Une musique de la diaspora
Aux racines familiales portugaises, Samuel Levoisin assume sa double identité franco-portugaise. Sa musique mêle le registre populaire et festif lusophone à des influences traditionnelles, comme le détaille BomDia. Sa cible : les communautés portugaises établies en France, en Suisse et au Luxembourg, une diaspora nombreuse et attachée à ses racines, qui l'a adopté. Diffusé sur les radios lusophones, il a trouvé un public que les algorithmes grand public touchent rarement.
Les réseaux comme tremplin
Les vidéos du balcon, partagées pendant le confinement, ont largement débordé du voisinage.
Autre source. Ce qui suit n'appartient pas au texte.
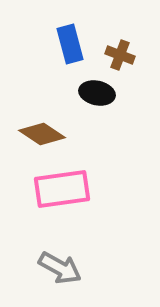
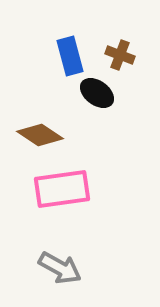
blue rectangle: moved 12 px down
black ellipse: rotated 24 degrees clockwise
brown diamond: moved 2 px left, 1 px down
Au fil des mois, l'audience a grossi, dépassant la barre des 100 000 abonnés sur les réseaux sociaux — de quoi attirer des professionnels et structurer une vraie carrière. L'amateur de 2020 est devenu un artiste accompagné, à l'agenda chargé.
Cap sur l'été, puis le Portugal
L'été 2026 lui appartient presque : son calendrier de juin et juillet affiche complet, entre festivals et fêtes populaires de la diaspora. Devant un public déjà nombreux, il confie que monter sur scène lui paraît « naturel » — comme si le balcon de Viry-Châtillon avait toujours été une répétition générale. La prochaine étape ? Une tournée au Portugal, le pays de ses origines, qu'il n'imaginait pas conquérir aussi vite. De l'Essonne aux scènes lusophones, son histoire ressemble à celles qu'on n'invente pas.